Output the lines from the top of the entries below to the line with "Team Build up out of defense", both included, exactly and without pictures.

Extracted page text data
/---

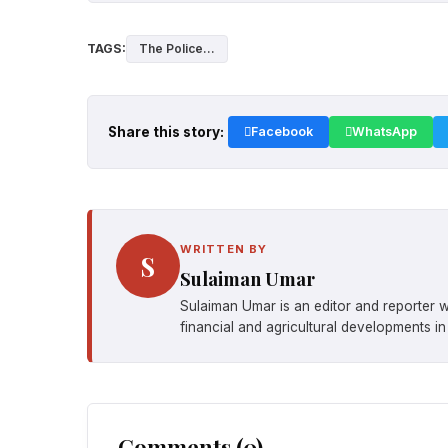
TAGS:
The Police...
Share this story:
Facebook
WhatsApp
WRITTEN BY
S
Sulaiman Umar
Sulaiman Umar is an editor and reporter w
financial and agricultural developments in
Comments (0)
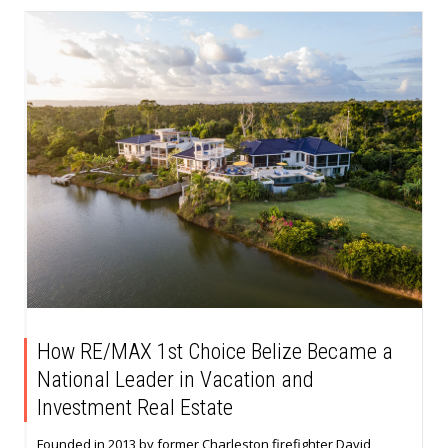
How RE/MAX 1st Choice Belize Became a
National Leader in Vacation and
Investment Real Estate
Founded in 2013 by former Charleston firefighter David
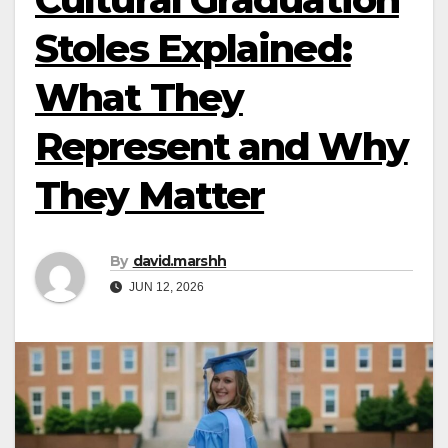
Stoles Explained:
What They
Represent and Why
They Matter
By
david.marshh
JUN 12, 2026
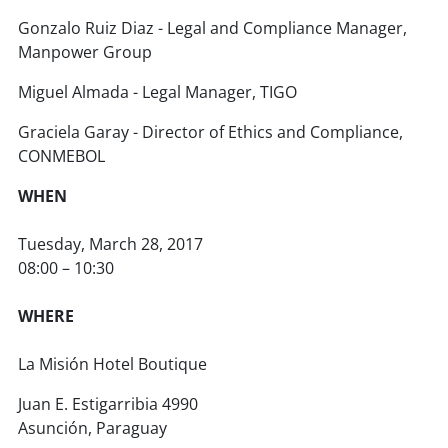
Gonzalo Ruiz Diaz - Legal and Compliance Manager,
Manpower Group
Miguel Almada - Legal Manager, TIGO
Graciela Garay - Director of Ethics and Compliance,
CONMEBOL
WHEN
Tuesday, March 28, 2017
08:00 – 10:30
WHERE
La Misión Hotel Boutique
Juan E. Estigarribia 4990
Asunción, Paraguay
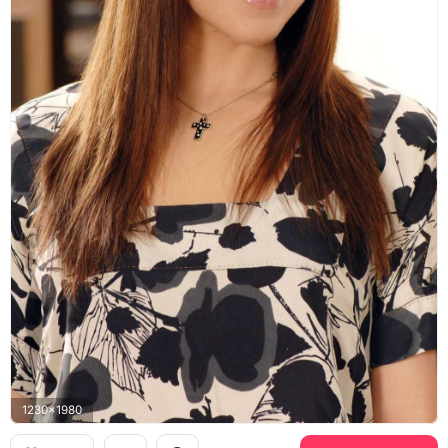
1230x1980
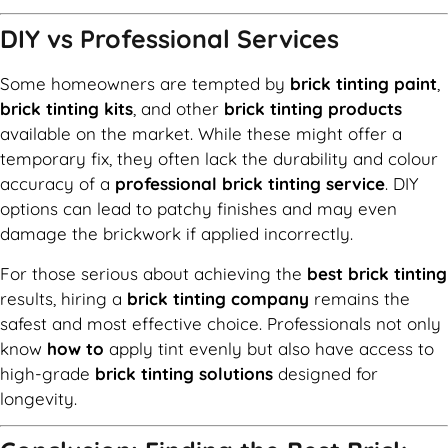
DIY vs Professional Services
Some homeowners are tempted by
brick tinting paint
,
brick tinting kits
, and other
brick tinting products
available on the market. While these might offer a
temporary fix, they often lack the durability and colour
accuracy of a
professional brick tinting service
. DIY
options can lead to patchy finishes and may even
damage the brickwork if applied incorrectly.
For those serious about achieving the
best brick tinting
results, hiring a
brick tinting company
remains the
safest and most effective choice. Professionals not only
know
how to
apply tint evenly but also have access to
high-grade
brick tinting solutions
designed for
longevity.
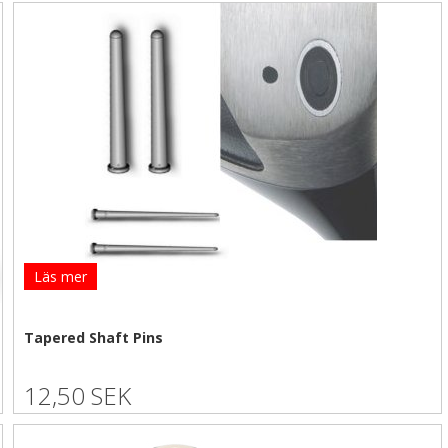
Läs mer
Tapered Shaft Pins
12,50 SEK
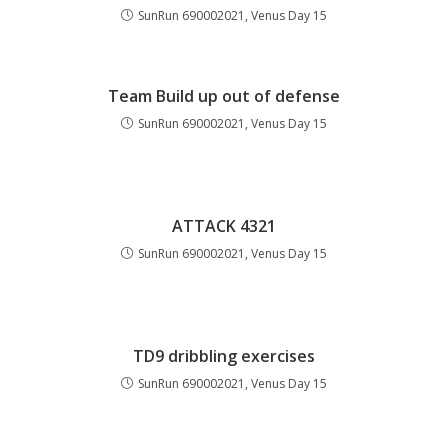
SunRun 690002021, Venus Day 15
Team Build up out of defense
SunRun 690002021, Venus Day 15
ATTACK 4321
SunRun 690002021, Venus Day 15
TD9 dribbling exercises
SunRun 690002021, Venus Day 15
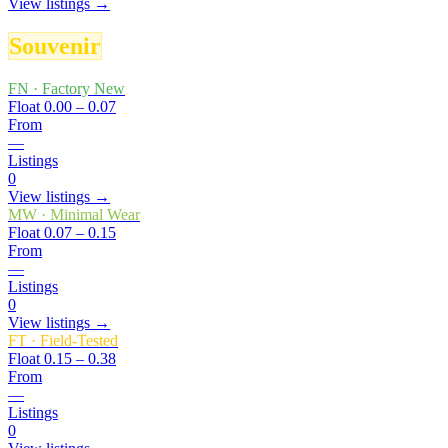
View listings →
Souvenir
FN
·
Factory New
Float
0.00 – 0.07
From
—
Listings
0
View listings →
MW
·
Minimal Wear
Float
0.07 – 0.15
From
—
Listings
0
View listings →
FT
·
Field-Tested
Float
0.15 – 0.38
From
—
Listings
0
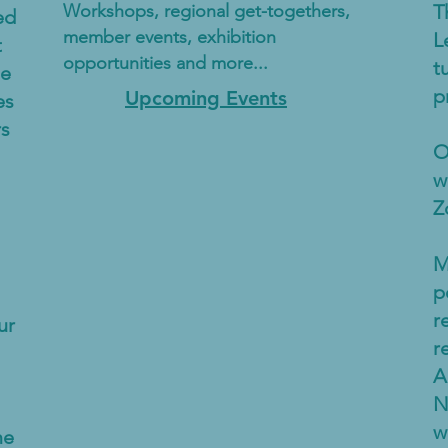
Workshops, regional get-togethers,
T
ed
member events, exhibition
L
t
opportunities and more...
t
he
p
Upcoming Events
es
rs
O
w
Z
M
p
r
ur
r
A
N
w
me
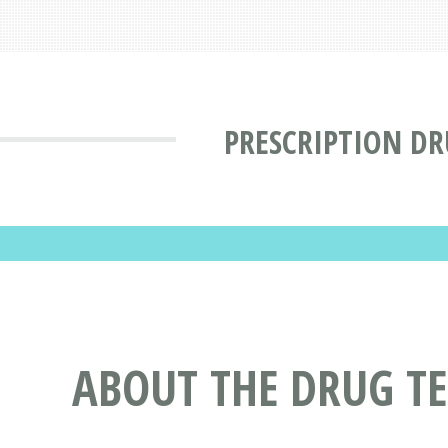
PRESCRIPTION DR
ABOUT THE DRUG 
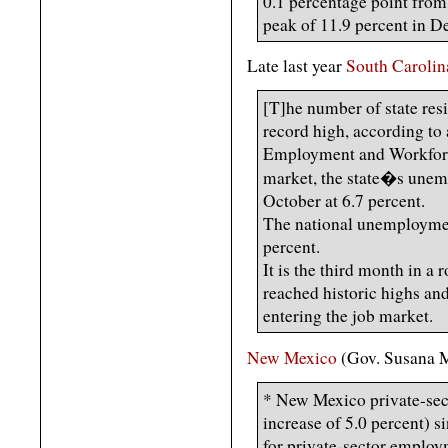
0.1 percentage point from 
peak of 11.9 percent in 
Late last year
South Carolin
[T]he number of state res
record high, according to
Employment and Workforce
market, the state�s une
October at 6.7 percent.
The national unemploymen
percent.
It is the third month in a
reached historic highs an
entering the job market.
New Mexico
(Gov. Susana M
* New Mexico private-sec
increase of 5.0 percent) s
for private-sector employ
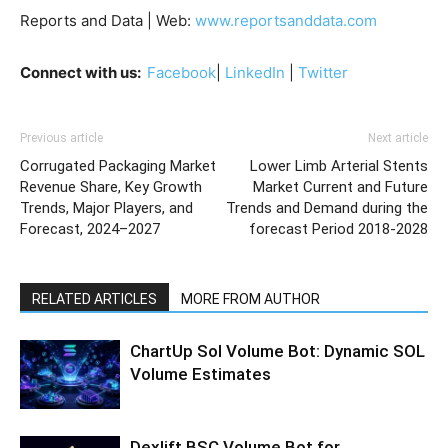
Reports and Data | Web:
www.reportsanddata.com
Connect with us:
Facebook
|
LinkedIn
|
Twitter
Previous article
Next article
Corrugated Packaging Market
Lower Limb Arterial Stents
Revenue Share, Key Growth
Market Current and Future
Trends, Major Players, and
Trends and Demand during the
Forecast, 2024–2027
forecast Period 2018-2028
RELATED ARTICLES
MORE FROM AUTHOR
ChartUp Sol Volume Bot: Dynamic SOL
Volume Estimates
Dexlift BSC Volume Bot for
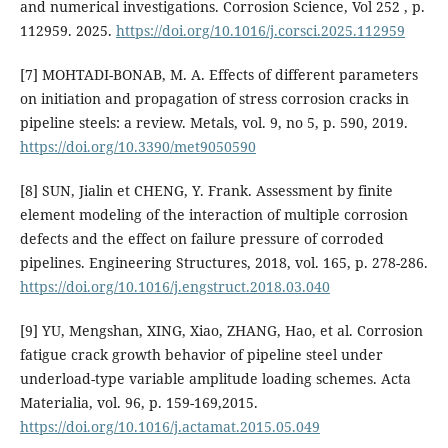
and numerical investigations. Corrosion Science, Vol 252 , p.
112959. 2025.
https://doi.org/10.1016/j.corsci.2025.112959
[7] MOHTADI-BONAB, M. A. Effects of different parameters
on initiation and propagation of stress corrosion cracks in
pipeline steels: a review. Metals, vol. 9, no 5, p. 590, 2019.
https://doi.org/10.3390/met9050590
[8] SUN, Jialin et CHENG, Y. Frank. Assessment by finite
element modeling of the interaction of multiple corrosion
defects and the effect on failure pressure of corroded
pipelines. Engineering Structures, 2018, vol. 165, p. 278-286.
https://doi.org/10.1016/j.engstruct.2018.03.040
[9] YU, Mengshan, XING, Xiao, ZHANG, Hao, et al. Corrosion
fatigue crack growth behavior of pipeline steel under
underload-type variable amplitude loading schemes. Acta
Materialia, vol. 96, p. 159-169,2015.
https://doi.org/10.1016/j.actamat.2015.05.049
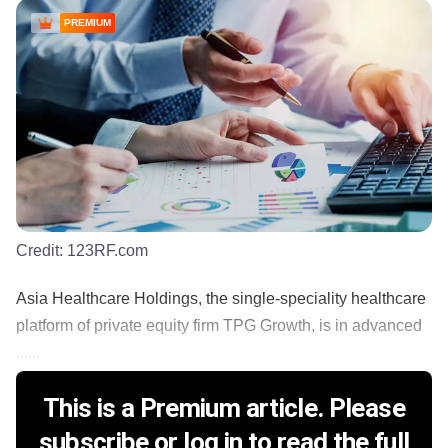
PREMIUM
Credit:
123RF.com
Asia Healthcare Holdings, the single-speciality healthcare
platform of private equity firm TPG Growth, is in advanced
......
This is a Premium article. Please
subscribe or log in to read the full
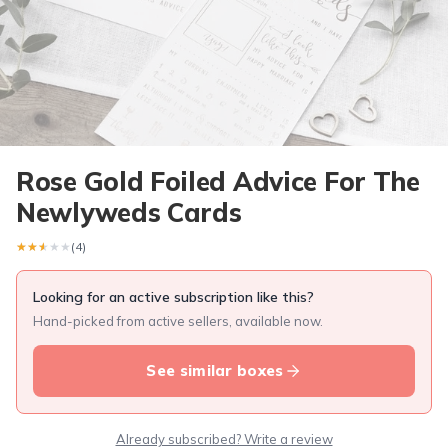
Rose Gold Foiled Advice For The
Newlyweds Cards
★★★★★
★★★★★
(4)
Looking for an active subscription like this?
Hand-picked from active sellers, available now.
See similar boxes
Already subscribed? Write a review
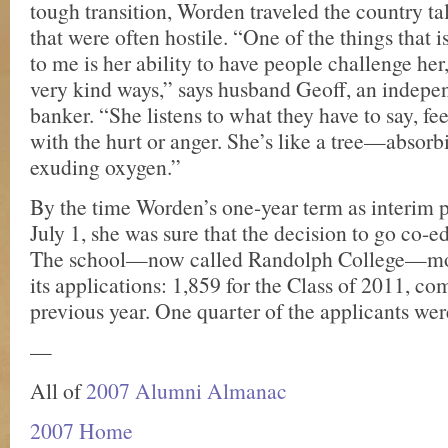
tough transition, Worden traveled the country ta
that were often hostile. “One of the things that 
to me is her ability to have people challenge he
very kind ways,” says husband Geoff, an indepe
banker. “She listens to what they have to say, f
with the hurt or anger. She’s like a tree—abso
exuding oxygen.”
By the time Worden’s one-year term as interim 
July 1, she was sure that the decision to go co-e
The school—now called Randolph College—mo
its applications: 1,859 for the Class of 2011, c
previous year. One quarter of the applicants we
—
All of
2007 Alumni Almanac
2007 Home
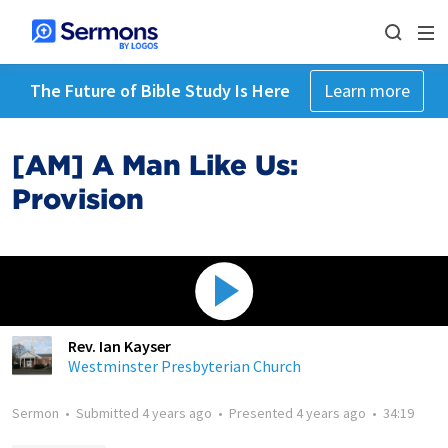
The Future of Bible Study Is Here
Learn more
[AM] A Man Like Us:
Provision
Rev. Ian Kayser
Westminster Presbyterian Church
Sermon
•
Submitted
4 years ago
•
Presented
4 years ago
•
34:19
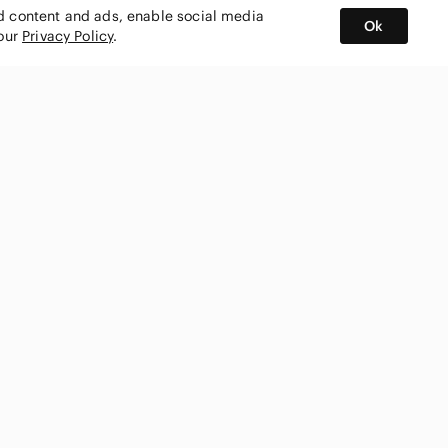
ed content and ads, enable social media
Ok
 our
Privacy Policy
.
BUY AND SELL ON APP
nity
CONNECT WITH US
SHOP IN
ing
shmark
United States
ks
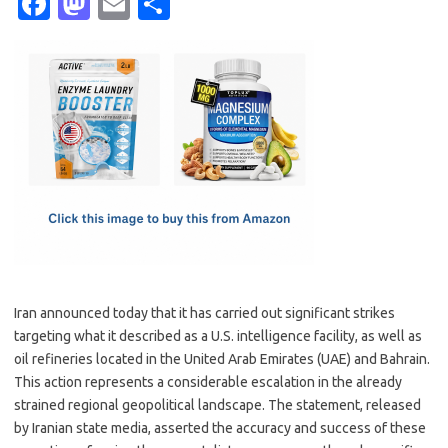
Fa
M
E
S
c
as
m
h
e
t
ail
ar
b
o
e
o
d
o
o
k
n
Iran announced today that it has carried out significant strikes
targeting what it described as a U.S. intelligence facility, as well as
oil refineries located in the United Arab Emirates (UAE) and Bahrain.
This action represents a considerable escalation in the already
strained regional geopolitical landscape. The statement, released
by Iranian state media, asserted the accuracy and success of these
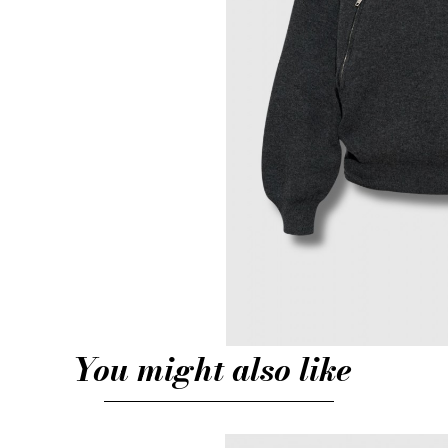
You might also like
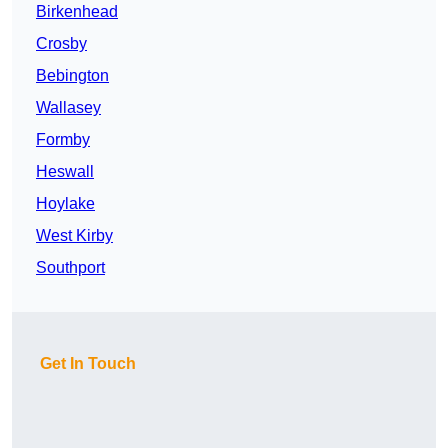
Birkenhead
Crosby
Bebington
Wallasey
Formby
Heswall
Hoylake
West Kirby
Southport
Get In Touch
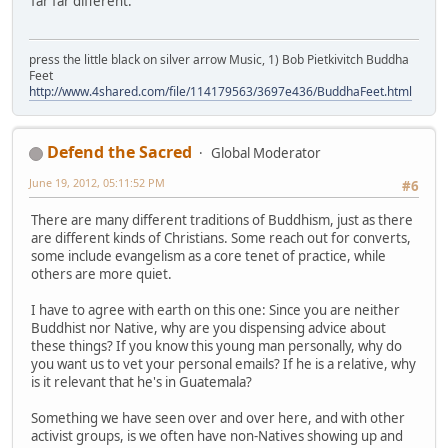
far far different.
press the little black on silver arrow Music, 1) Bob Pietkivitch Buddha
Feet
http://www.4shared.com/file/114179563/3697e436/BuddhaFeet.html
Defend the Sacred
Global Moderator
June 19, 2012, 05:11:52 PM
#6
There are many different traditions of Buddhism, just as there
are different kinds of Christians. Some reach out for converts,
some include evangelism as a core tenet of practice, while
others are more quiet.
I have to agree with earth on this one: Since you are neither
Buddhist nor Native, why are you dispensing advice about
these things? If you know this young man personally, why do
you want us to vet your personal emails? If he is a relative, why
is it relevant that he's in Guatemala?
Something we have seen over and over here, and with other
activist groups, is we often have non-Natives showing up and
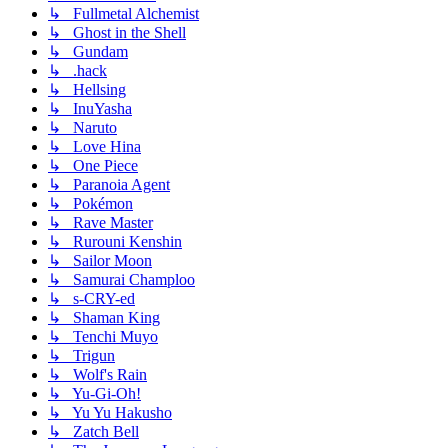
↳ Fullmetal Alchemist
↳ Ghost in the Shell
↳ Gundam
↳ .hack
↳ Hellsing
↳ InuYasha
↳ Naruto
↳ Love Hina
↳ One Piece
↳ Paranoia Agent
↳ Pokémon
↳ Rave Master
↳ Rurouni Kenshin
↳ Sailor Moon
↳ Samurai Champloo
↳ s-CRY-ed
↳ Shaman King
↳ Tenchi Muyo
↳ Trigun
↳ Wolf's Rain
↳ Yu-Gi-Oh!
↳ Yu Yu Hakusho
↳ Zatch Bell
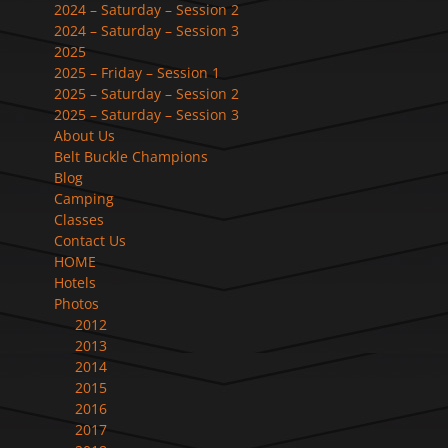
2024 – Saturday – Session 2
2024 – Saturday – Session 3
2025
2025 – Friday – Session 1
2025 – Saturday – Session 2
2025 – Saturday – Session 3
About Us
Belt Buckle Champions
Blog
Camping
Classes
Contact Us
HOME
Hotels
Photos
2012
2013
2014
2015
2016
2017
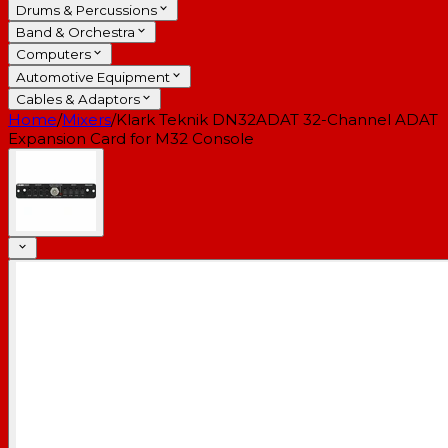
Drums & Percussions
Band & Orchestra
Computers
Automotive Equipment
Cables & Adaptors
Home
/
Mixers
/
Klark Teknik DN32ADAT 32-Channel ADAT
Expansion Card for M32 Console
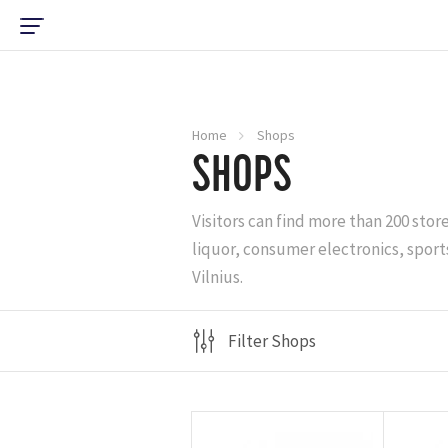
Home
Shops
SHOPS
Visitors can find more than 200 stor
liquor, consumer electronics, sports
Vilnius.
Filter Shops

\---

Written solution:
TAGS:
The Police...
Share this story:
Facebook
WhatsApp
WRITTEN BY
S
Sulaiman Umar
Sulaiman Umar is an editor and reporter w
financial and agricultural developments in
Comments (0)
How RE/MAX 1st Choice Belize Became a
National Leader in Vacation and
Investment Real Estate
Founded in 2013 by former Charleston firefighter David
Stoles Explained:
What They
Represent and Why
They Matter
By
david.marshh
JUN 12, 2026
Gonzalo Ruiz Diaz - Legal and Compliance Manager,
Manpower Group
Miguel Almada - Legal Manager, TIGO
Graciela Garay - Director of Ethics and Compliance,
CONMEBOL
WHEN
Tuesday, March 28, 2017
08:00 – 10:30
WHERE
La Misión Hotel Boutique
Juan E. Estigarribia 4990
Asunción, Paraguay
1230x1980
DIY vs Professional Services
Some homeowners are tempted by
brick tinting paint
,
brick tinting kits
, and other
brick tinting products
available on the market. While these might offer a
temporary fix, they often lack the durability and colour
accuracy of a
professional brick tinting service
. DIY
options can lead to patchy finishes and may even
damage the brickwork if applied incorrectly.
For those serious about achieving the
best brick tinting
results, hiring a
brick tinting company
remains the
safest and most effective choice. Professionals not only
know
how to
apply tint evenly but also have access to
high-grade
brick tinting solutions
designed for
longevity.
Läs mer
Tapered Shaft Pins
12,50 SEK
SunRun 690002021, Venus Day 15
Team Build up out of defense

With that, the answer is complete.